Now that you’re familiar with direct proof and proof by contradiction, it’s time to discover a powerful technique of proof by induction.

*Aside: do not confuse mathematical induction with inductive or deductive reasoning. Despite the name, mathematical induction is actually a form of deductive reasoning.*

Let’s say, we want to prove that some statement \(P\) is true for all positive integers. In other words:

\(P(1)\) is true, \(P(2)\) is true, \(P(3)\) is true… etc.

We could try and prove each one directly or by contradiction, but the infinite number of positive integers makes this task rather grueling. Proof by induction is a sort of generalization that starts with the basis:

**Basis:** Prove that \(P(1)\) is true.

Then makes one generic step that can be applied indefinitely:

**Induction step:** Prove that for all \(n\geq1\), the following statement holds: If \(P(n)\) is true, then \(P(n+1)\) is also true.

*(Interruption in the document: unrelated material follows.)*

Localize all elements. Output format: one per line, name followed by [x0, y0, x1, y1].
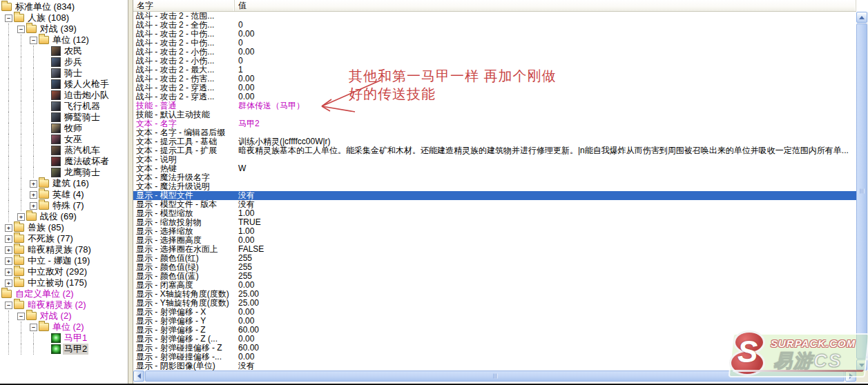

See what we did there? We’ve devised another problem to solve, and it’s seemingly the same. But if the basis is true, then proving this *inductive step* will prove the theorem.

To do this, we chose an arbitrary \(n\geq1\) and assume that \(P(n)\) is true. This assumption is called the *inductive hypothesis*. The tricky part is this: we don’t prove the hypothesis directly, but prove the \(n+1\) version of it.

This is all rather amorphous, so let’s prove a real theorem.

**Theorem 1.** For all positive integers \(n\), the following is true:

\begin{equation} \label{eq:1} 1 + 2 + 3 + … + n = \frac{n(n+1)}{2} \end{equation}

**Proof**. Start with the basis when \(n\) is \(1\). Just calculate it:

\[ 1 = \frac{1(1+1)}{2}. \]

This is correct, so, the basis is proven. Now, assume that the theorem is true for any \(n\geq1\):

\begin{equation} \label{eq:2} 1 + 2 + 3 + … + n = \frac{n(n+1)}{2} \end{equation}

In the induction step we have to prove that it’s true for \(n+1\):

\begin{equation} \label{eq:3} 1 + 2 + 3 + … + (n+1) = \frac{(n+1)(n+2)}{2} \end{equation}

Having this equation, we should just try to expand it and prove directly. Since the last member on the left side is \(n+1\), the second last must be \(n\), so:

\[ 1 + 2 + 3 + … + (n + 1) = 1 + 2 + 3 + … + n + (n+1) \]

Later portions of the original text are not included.